BLOG*May 11, 2010

Greg Spalenka

In the spirit of supporting common visions this post is part of a May Flowers blogging extravaganza at Roxana’s Illuminated Perfume Journal.

Flowers have spoken to me more than I can tell in written words.  They are the hieroglyphics of angels, loved by all men for the beauty of their character, though few can decipher even fragments of their meaning.
~Lydia M. Child

The purpose behind a flower, as seen from a purely scientific perspective, is only for the propagation and survival of the species. Yet humans have placed meaning upon these botanical delights for eons. A flower’s virtue may be overt or covert but never denied. These petaled entities have sparked the imagination throughout history in the realms of desire, love, purity, sensuality, elegance, sacredness, sadness, happiness, power, magic, and ethereal worlds. Some blossoms have become timeless symbols.

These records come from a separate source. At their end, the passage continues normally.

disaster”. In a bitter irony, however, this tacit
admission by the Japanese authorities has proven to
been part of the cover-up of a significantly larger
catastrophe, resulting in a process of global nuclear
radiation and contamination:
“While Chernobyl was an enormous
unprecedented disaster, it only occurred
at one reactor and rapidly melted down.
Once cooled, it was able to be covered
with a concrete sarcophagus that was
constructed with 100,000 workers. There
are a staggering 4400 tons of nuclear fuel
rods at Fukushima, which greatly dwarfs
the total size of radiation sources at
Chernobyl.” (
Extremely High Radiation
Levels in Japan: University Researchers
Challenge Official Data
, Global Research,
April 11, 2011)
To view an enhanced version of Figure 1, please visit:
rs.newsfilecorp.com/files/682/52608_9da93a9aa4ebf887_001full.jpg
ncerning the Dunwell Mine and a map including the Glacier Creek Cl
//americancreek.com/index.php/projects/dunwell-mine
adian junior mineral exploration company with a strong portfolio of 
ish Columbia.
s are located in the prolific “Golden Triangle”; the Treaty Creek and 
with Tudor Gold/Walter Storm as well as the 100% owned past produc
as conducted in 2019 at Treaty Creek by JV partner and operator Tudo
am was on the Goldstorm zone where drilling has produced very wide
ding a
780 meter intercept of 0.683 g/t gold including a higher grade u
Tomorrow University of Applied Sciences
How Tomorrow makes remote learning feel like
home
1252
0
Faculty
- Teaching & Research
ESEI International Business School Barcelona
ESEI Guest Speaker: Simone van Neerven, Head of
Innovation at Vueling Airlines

The Fleur de lis is one such emblem. It is a stylized lily (in French, fleur means flower,  lis means lily) or iris, and is widely thought to be a conventionalize version of the species Iris pseudacorus. A few scholars believe it represents a trident, arrowhead, double axe, dove, pigeon, or bee, but most agree it is of a botanical nature.

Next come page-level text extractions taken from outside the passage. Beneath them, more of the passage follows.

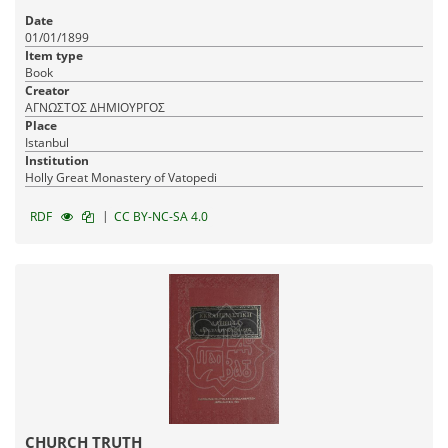
Date
01/01/1899
Item type
Book
Creator
ΑΓΝΩΣΤΟΣ ΔΗΜΙΟΥΡΓΟΣ
Place
Istanbul
Institution
Holly Great Monastery of Vatopedi
|
RDF
CC BY-NC-SA 4.0
CHURCH TRUTH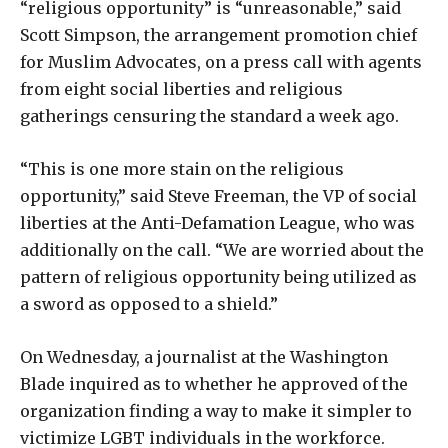
“religious opportunity” is “unreasonable,” said
Scott Simpson, the arrangement promotion chief
for Muslim Advocates, on a press call with agents
from eight social liberties and religious
gatherings censuring the standard a week ago.
“This is one more stain on the religious
opportunity,” said Steve Freeman, the VP of social
liberties at the Anti-Defamation League, who was
additionally on the call. “We are worried about the
pattern of religious opportunity being utilized as
a sword as opposed to a shield.”
On Wednesday, a journalist at the Washington
Blade inquired as to whether he approved of the
organization finding a way to make it simpler to
victimize LGBT individuals in the workforce.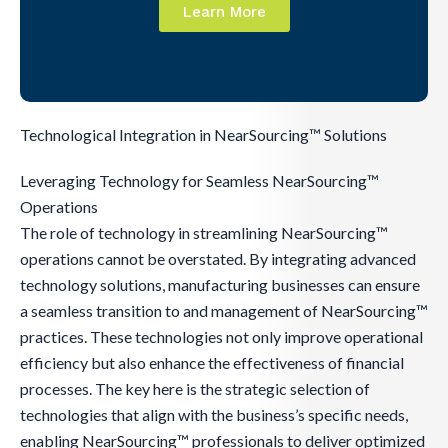
Learn More
Technological Integration in NearSourcing™ Solutions
Leveraging Technology for Seamless NearSourcing™
Operations
The role of technology in streamlining NearSourcing™
operations cannot be overstated. By integrating advanced
technology solutions, manufacturing businesses can ensure
a seamless transition to and management of NearSourcing™
practices. These technologies not only improve operational
efficiency but also enhance the effectiveness of financial
processes. The key here is the strategic selection of
technologies that align with the business’s specific needs,
enabling NearSourcing™ professionals to deliver optimized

Decorative ornaments that resemble the fleur-de-lis have appeared in artwork from the earliest human civilizations. The image is found on Mesopotamian cylinders, Egyptian bas-reliefs, Mycenaean pottery, Sassanid textiles, Gaulish and Mameluk coins, Indonesian clothes, Japanese emblems, and Dogon totems. It has consistently been used as a royal emblem, though different cultures have interpreted its meaning in varying ways.
While the fleur-de-lis has appeared on countless European coats of arms and flags over the centuries, it is particularly associated with the French monarchy.

This symbol was used to support the claim of anointed Kings of France that their authority came directly from God. It can be traced to an ancient image evoking the rising sun which had the form of a Greek cross with the horizontals curved upwards on either side.
Legends enhanced the mystique of royalty with stories of a vial filled with oil brought by a dove from heaven to anoint and sanctify King Clovis (493AD) at his coronation. Another variation says a lily appeared at the Kings baptismal ceremony as a gift of blessing from an apparition of the Blessed Virgin Mary, who is often associated with the flower.

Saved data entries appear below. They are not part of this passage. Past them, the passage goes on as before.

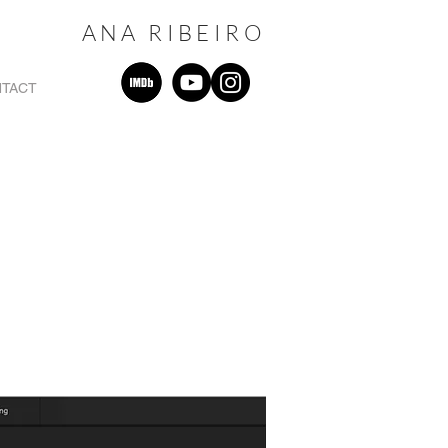
ANA RIBEIRO
TACT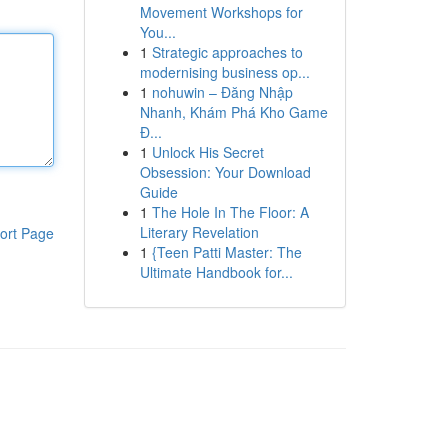
Movement Workshops for
You...
1
Strategic approaches to
modernising business op...
1
nohuwin – Đăng Nhập
Nhanh, Khám Phá Kho Game
Đ...
1
Unlock His Secret
Obsession: Your Download
Guide
1
The Hole In The Floor: A
Literary Revelation
ort Page
1
{Teen Patti Master: The
Ultimate Handbook for...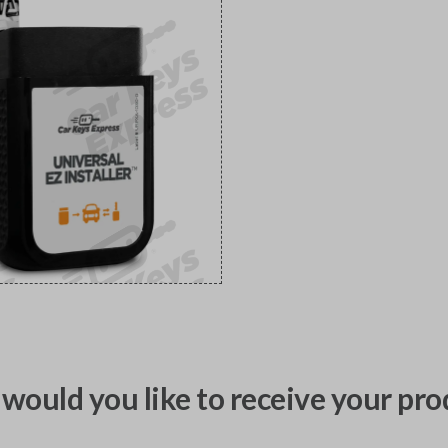
would you like to receive your pro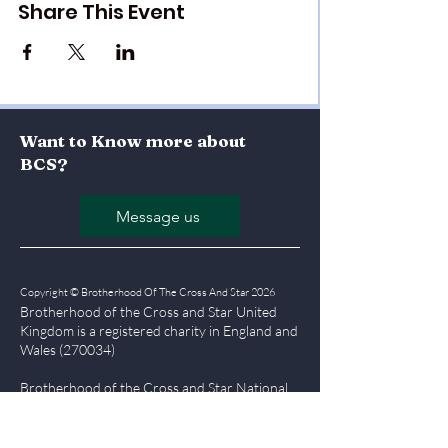
Share This Event
Want to Know more about
BCS?
Message us
Copyright © Brotherhood Of The Cross And Star 2026
Brotherhood of the Cross and Star United
Kingdom is a registered char
ity in England and
Wales (270034)
Brotherhood of the Cross and Star National
Office, Olumba House, Falmouth Road,
London, SE1 6RT
Tel
0207 357 7555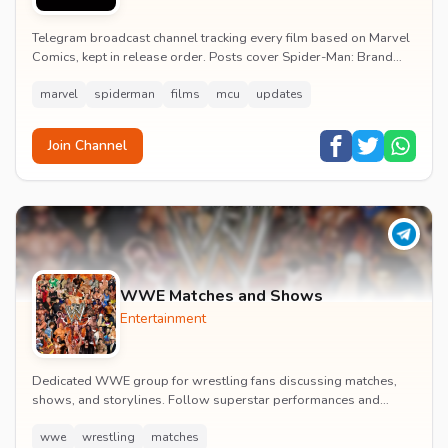
Telegram broadcast channel tracking every film based on Marvel
Comics, kept in release order. Posts cover Spider-Man: Brand
New Day release dates, trailers, pos...
marvel
spiderman
films
mcu
updates
Join Channel
WWE Matches and Shows
Entertainment
Dedicated WWE group for wrestling fans discussing matches,
shows, and storylines. Follow superstar performances and
engage in wrestling entertainment discussion...
wwe
wrestling
matches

During the reign of King Louis IX (St. Louis) the three petals of the flower were said to represent faith, wisdom and chivalry, and to be a sign of divine favour bestowed on France. During the 14th century, the tradition of Trinity symbolism was established in France and then spread to other parts of the globe.

What is mysterious and amazing is that a flower symbol could resonate so deeply with people that it took on a new life. The image became a brand of its own. Mother nature is full of these icons because she is an awesome designer. Imbue those petaled wonders with meaning and Voila! we have a timeless combination.